▸ WHAT YOU SHOULD DO: Each line of the records below that holds "particularly" should be copied out.

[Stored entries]
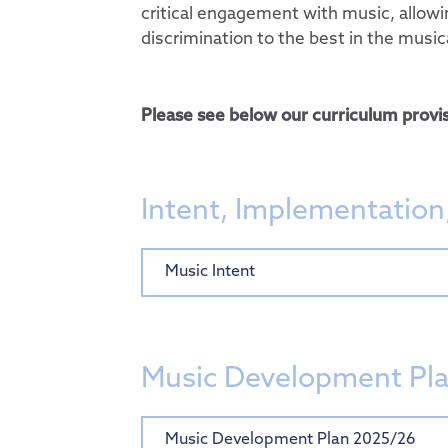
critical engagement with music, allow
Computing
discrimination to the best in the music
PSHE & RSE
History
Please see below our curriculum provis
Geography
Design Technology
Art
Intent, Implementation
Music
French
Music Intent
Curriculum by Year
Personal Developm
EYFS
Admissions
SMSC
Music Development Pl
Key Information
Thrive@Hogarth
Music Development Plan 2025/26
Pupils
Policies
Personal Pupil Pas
* * *
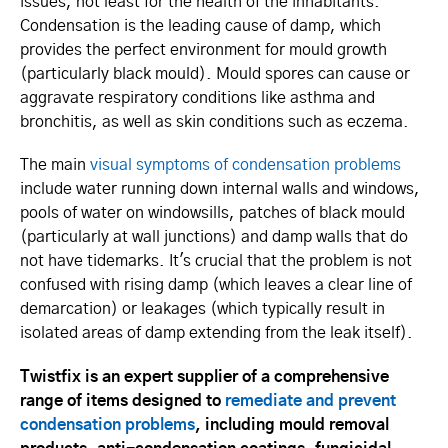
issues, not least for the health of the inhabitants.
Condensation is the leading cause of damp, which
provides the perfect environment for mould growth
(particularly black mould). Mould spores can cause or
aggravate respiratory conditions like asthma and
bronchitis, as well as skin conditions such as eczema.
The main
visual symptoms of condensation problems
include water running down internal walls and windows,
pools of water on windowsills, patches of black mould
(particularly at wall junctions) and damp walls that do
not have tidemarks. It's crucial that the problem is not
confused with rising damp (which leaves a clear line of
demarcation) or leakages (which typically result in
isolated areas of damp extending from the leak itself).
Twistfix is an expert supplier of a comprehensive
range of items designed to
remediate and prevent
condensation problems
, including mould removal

▸ RESPONSE AREA:
(particularly black mould). Mould spores can cause or
(particularly at wall junctions) and damp walls that do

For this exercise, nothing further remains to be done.